Workers with the St John's Ambulance service have share their stories battling coronavirus on the frontlines of the pandemic at Chertsey Hospitals.

Ambulance workers from the non-profit charity joined NHS health professionals at the Ashford and St Peters' Hospitals in Chertsey last month at the height of the pandemic.

Since the outbreak of the virus in the UK, the national health and first aid charity has supported the NHS by providing ambulance crews, plus highly-trained volunteers to work in hospitals up and down the country.

St John's say they have delivered over 100,000 hours of service to communities in the area since the beginning of April.

The charity are now working in partnership with Ashford St. Peter’s NHS Trust in Chertsey, providing volunteers to support clinical teams in the emergency department and wards at St. Peter’s.

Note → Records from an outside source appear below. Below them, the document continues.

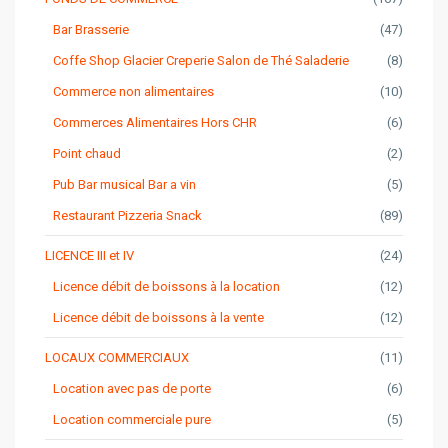
Bar Brasserie
(47)
Coffe Shop Glacier Creperie Salon de Thé Saladerie
(8)
Commerce non alimentaires
(10)
Commerces Alimentaires Hors CHR
(6)
Point chaud
(2)
Pub Bar musical Bar a vin
(5)
Restaurant Pizzeria Snack
(89)
LICENCE III et IV
(24)
Licence débit de boissons à la location
(12)
Licence débit de boissons à la vente
(12)
LOCAUX COMMERCIAUX
(11)
Location avec pas de porte
(6)
Location commerciale pure
(5)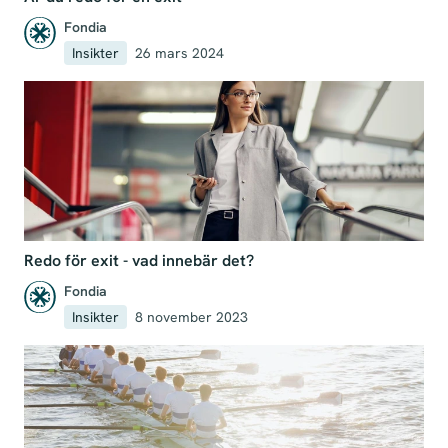
Fondia
Insikter
26 mars 2024
Redo för exit - vad innebär det?
Fondia
Insikter
8 november 2023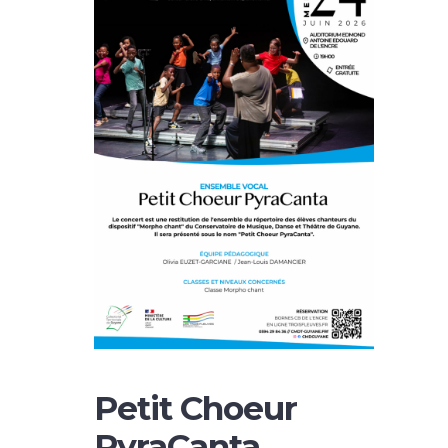
Petit Choeur
PyraCanta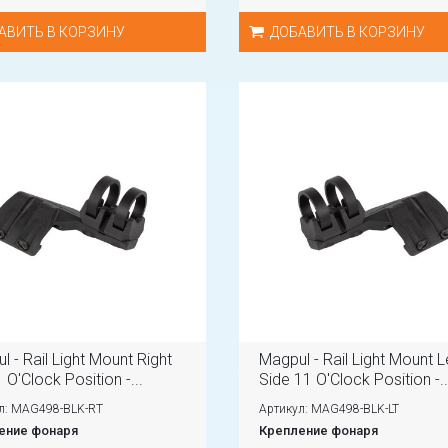
АВИТЬ В КОРЗИНУ
ДОБАВИТЬ В КОРЗИНУ
l - Rail Light Mount Right
Magpul - Rail Light Mount L
 O'Clock Position -...
Side 11 O'Clock Position -..
л: MAG498-BLK-RT
Артикул: MAG498-BLK-LT
ение фонаря
Крепление фонаря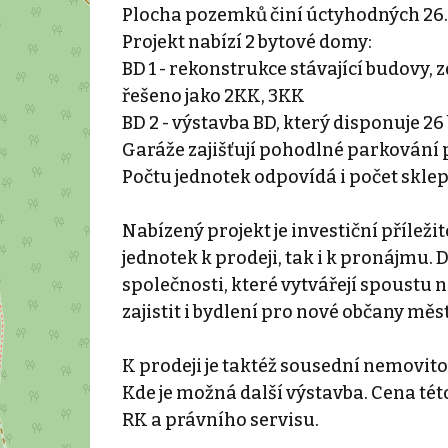
Plocha pozemků činí úctyhodných 26
Projekt nabízí 2 bytové domy:
BD 1 - rekonstrukce stávající budovy, 
řešeno jako 2KK, 3KK
BD 2 - výstavba BD, který disponuje 26
Garáže zajišťují pohodlné parkování 
Počtu jednotek odpovídá i počet sklep
Nabízený projekt je investiční přílež
jednotek k prodeji, tak i k pronájmu
společnosti, které vytvářejí spoustu
zajistit i bydlení pro nové občany mě
K prodeji je taktéž sousední nemovit
Kde je možná další výstavba. Cena tét
RK a právního servisu.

St John Ambulance’s medical director, Dr Lynn Thomas, said: “In hospital emergency departments and associated wards, we’re sending in our experienced first aiders to work under the supervision of nursing staff.

“Their role will be similar to that performed by healthcare assistants in a hospital setting, including routine work such as assisting patients with eating and drinking, patient hygiene, taking and noting observations, and general care and cleaning.”

Matthew Barker, deputy chief nurse at St Peters' who helped bring in the St John's volunteers, expressed his thanks for their efforts:

"I am really grateful for the time people have given and impressed by the willingness to work all shifts over the 24-hour period," he said.

St John Ambulance volunteer Michael Penn also shared his thoughts about the remarkable team effort: "Already, I feel our volunteers are having an incredibly positive impact, both for NHS staff and patients.

"Whether it’s taking observations, fetching a patient a drink, or simply sitting down to keep someone company as they receive treatment, our volunteers are playing a vital role in supporting the NHS during extraordinary circumstances.

"The clinical skills, resilience and compassion of St John volunteers really matter in an emergency like this," he said.